[RECORDS TO PROCESS]
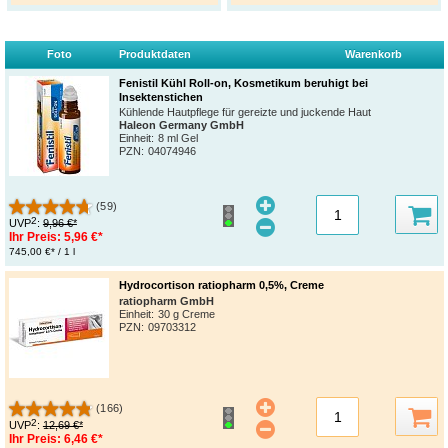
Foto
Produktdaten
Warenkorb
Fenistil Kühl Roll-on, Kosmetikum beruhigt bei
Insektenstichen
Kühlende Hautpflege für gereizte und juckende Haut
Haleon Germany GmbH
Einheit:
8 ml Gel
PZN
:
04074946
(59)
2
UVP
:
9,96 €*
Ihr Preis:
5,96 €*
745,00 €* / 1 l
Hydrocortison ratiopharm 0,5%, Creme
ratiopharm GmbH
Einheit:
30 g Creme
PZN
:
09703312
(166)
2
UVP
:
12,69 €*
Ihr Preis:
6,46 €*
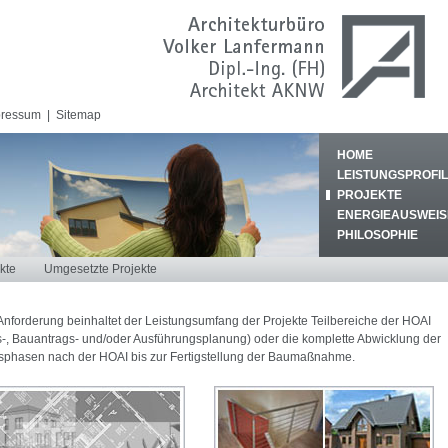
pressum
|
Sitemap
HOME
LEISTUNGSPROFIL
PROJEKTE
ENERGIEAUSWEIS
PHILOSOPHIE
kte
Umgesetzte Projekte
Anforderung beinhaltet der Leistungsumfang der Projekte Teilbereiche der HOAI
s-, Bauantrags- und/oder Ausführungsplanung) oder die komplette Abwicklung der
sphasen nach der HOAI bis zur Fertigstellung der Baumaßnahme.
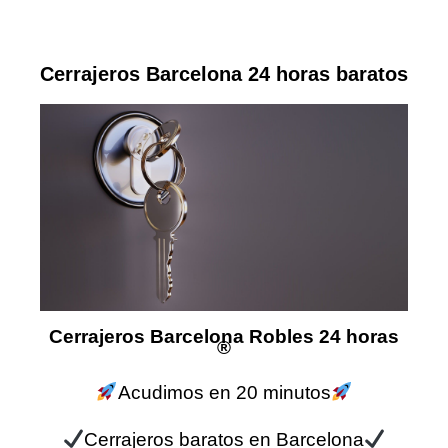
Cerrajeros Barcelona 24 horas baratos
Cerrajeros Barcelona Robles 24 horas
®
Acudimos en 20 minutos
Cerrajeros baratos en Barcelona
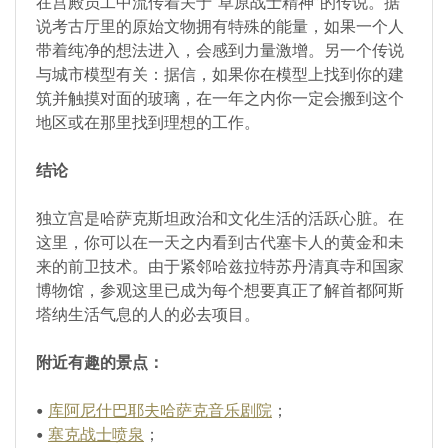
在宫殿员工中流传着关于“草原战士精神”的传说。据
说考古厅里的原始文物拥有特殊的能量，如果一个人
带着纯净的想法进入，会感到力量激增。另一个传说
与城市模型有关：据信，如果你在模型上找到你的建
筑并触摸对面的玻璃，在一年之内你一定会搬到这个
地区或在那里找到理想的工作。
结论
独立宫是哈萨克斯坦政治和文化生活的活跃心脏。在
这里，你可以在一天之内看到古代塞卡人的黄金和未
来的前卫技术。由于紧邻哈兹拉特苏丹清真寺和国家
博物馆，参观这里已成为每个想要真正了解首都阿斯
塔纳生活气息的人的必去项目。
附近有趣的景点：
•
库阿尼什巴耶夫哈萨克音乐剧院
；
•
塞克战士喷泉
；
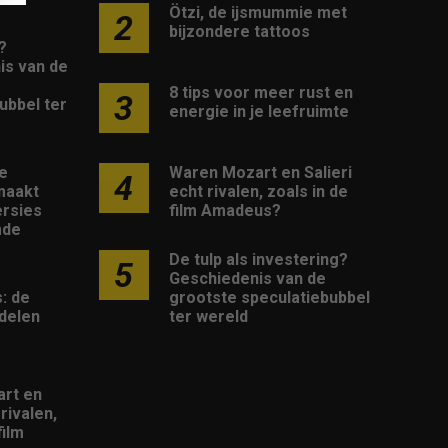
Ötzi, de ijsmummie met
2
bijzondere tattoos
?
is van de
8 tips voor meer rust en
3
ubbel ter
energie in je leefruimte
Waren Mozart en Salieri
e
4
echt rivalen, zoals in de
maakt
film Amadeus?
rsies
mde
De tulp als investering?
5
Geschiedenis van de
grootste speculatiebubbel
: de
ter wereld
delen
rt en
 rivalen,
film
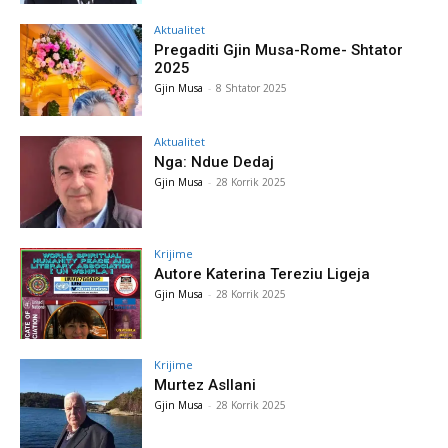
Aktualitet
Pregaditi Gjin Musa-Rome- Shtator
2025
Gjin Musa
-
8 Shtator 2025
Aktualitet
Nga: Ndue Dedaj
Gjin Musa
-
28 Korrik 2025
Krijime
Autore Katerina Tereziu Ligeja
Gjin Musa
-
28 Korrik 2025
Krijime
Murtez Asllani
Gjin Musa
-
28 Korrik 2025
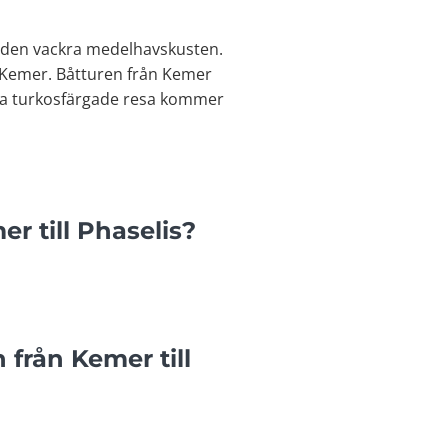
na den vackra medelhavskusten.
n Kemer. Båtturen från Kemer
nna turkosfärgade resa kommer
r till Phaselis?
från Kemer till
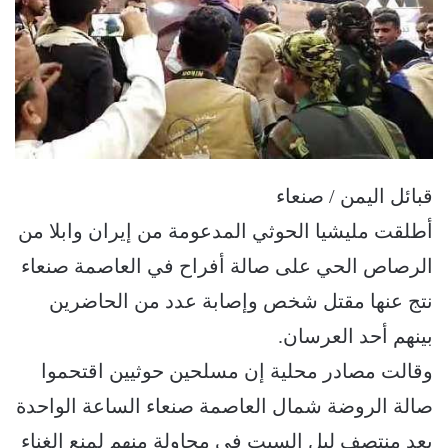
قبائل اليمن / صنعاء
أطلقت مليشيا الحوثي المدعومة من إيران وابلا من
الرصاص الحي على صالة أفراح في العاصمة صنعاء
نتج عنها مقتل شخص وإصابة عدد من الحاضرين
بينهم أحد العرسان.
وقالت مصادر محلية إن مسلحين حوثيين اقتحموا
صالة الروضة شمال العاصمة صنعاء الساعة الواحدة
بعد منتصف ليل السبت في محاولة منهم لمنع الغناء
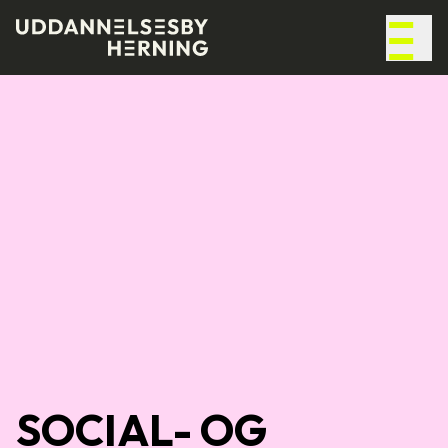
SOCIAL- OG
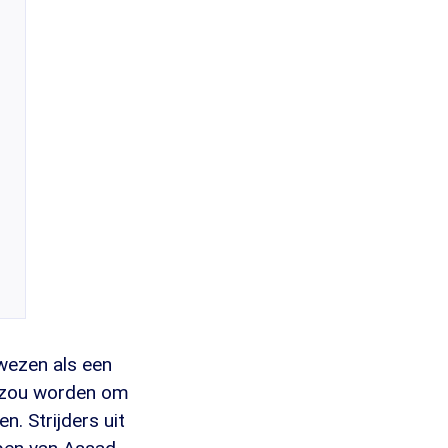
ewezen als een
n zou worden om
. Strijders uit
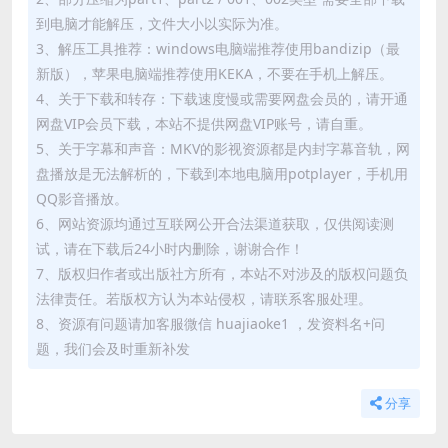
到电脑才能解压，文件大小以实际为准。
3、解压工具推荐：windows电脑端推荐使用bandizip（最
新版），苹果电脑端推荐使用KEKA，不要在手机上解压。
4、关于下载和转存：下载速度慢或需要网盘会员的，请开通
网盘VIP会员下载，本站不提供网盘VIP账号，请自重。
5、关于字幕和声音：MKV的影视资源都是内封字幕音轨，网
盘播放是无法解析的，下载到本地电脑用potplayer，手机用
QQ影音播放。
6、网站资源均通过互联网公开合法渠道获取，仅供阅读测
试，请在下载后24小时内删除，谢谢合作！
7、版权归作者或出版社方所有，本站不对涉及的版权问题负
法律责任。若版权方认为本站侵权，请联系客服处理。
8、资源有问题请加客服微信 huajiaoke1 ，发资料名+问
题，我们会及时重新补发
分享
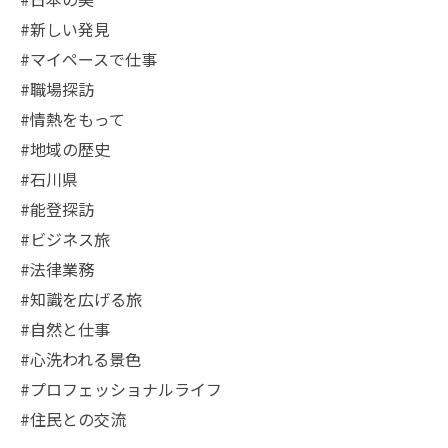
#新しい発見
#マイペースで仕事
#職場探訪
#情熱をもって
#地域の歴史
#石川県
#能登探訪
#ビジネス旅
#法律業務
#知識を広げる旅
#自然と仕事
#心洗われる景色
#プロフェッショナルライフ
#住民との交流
[/RECORDS TO PROCESS]
# DIRECTIONS
Respond with a single number: the count of lines in the entries above that contain the string "från".

# ANSWER BELOW
2